I took some padding off of the Vetrap queen I made and re-wrapped my fixed head to make it a bit more comfortable. I think it's making my right leg a bit more solid and I was practising keeping my right leg against the saddle which is useful for circles and stopping her from drifting as she can feel the pressure on her left shoulder.
Our next dressage test is on January 16 (all being well with the weather!) so it's the Intro B test that we have been practising. Just to make a bit of a chance, we'll be using my friend's outdoor school tomorrow to practise our test. It's all snowed over and frozen so won't be trotting but we'll walk it instead. It will be good practise to work on the walking elements of the test and work on my position, then afterwards, we are having our Christmas Eve tack room party!
I came across this lovely and unusual side saddle on Ebay yesterday...
The Ebay seller, describes it as being from the early 20th century and made by Whippy & Stegall (which were based at North Audley Street in London and were later bought out by Champion & Wilton in the 1940's).

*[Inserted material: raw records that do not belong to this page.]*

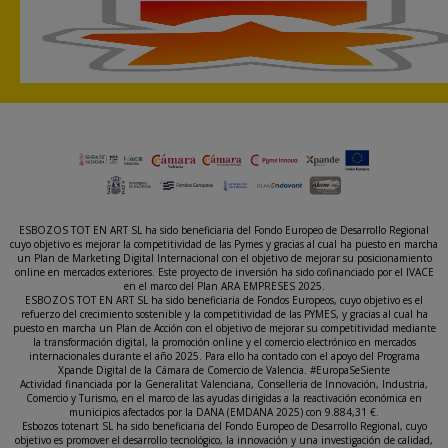
ESBOZOS TOT EN ART SL ha sido beneficiaria del Fondo Europeo de Desarrollo Regional
cuyo objetivo es mejorar la competitividad de las Pymes y gracias al cual ha puesto en marcha
un Plan de Marketing Digital Internacional con el objetivo de mejorar su posicionamiento
online en mercados exteriores. Este proyecto de inversión ha sido cofinanciado por el IVACE
en el marco del Plan ARA EMPRESES 2025.
ESBOZOS TOT EN ART SL ha sido beneficiaria de Fondos Europeos, cuyo objetivo es el
refuerzo del crecimiento sostenible y la competitividad de las PYMES, y gracias al cual ha
puesto en marcha un Plan de Acción con el objetivo de mejorar su competitividad mediante
la transformación digital, la promoción online y el comercio electrónico en mercados
internacionales durante el año 2025. Para ello ha contado con el apoyo del Programa
Xpande Digital de la Cámara de Comercio de Valencia. #EuropaSeSiente
Actividad financiada por la Generalitat Valenciana, Conselleria de Innovación, Industria,
Comercio y Turismo, en el marco de las ayudas dirigidas a la reactivación económica en
municipios afectados por la DANA (EMDANA 2025) con 9.884,31 €.
Esbozos totenart SL ha sido beneficiaria del Fondo Europeo de Desarrollo Regional, cuyo
objetivo es promover el desarrollo tecnológico, la innovación y una investigación de calidad,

What is unusual about it, is it's very short off-side flap! You don't see too many side saddles with such a short off-side flap but they seem to have been popular during the 1920's and early 1930's from the few examples I have seen in period photos.
I have a photo showing Mrs. Straker taken in the early 1930's riding in a near identical short flapped side saddle...
They seem to have been made that way to show off a horses' shoulder and had extra long billet straps on the off-side but what would be the point of having such a short off-side flap when the horses shoulder would have been cluttered up with buckles anyways? Strange!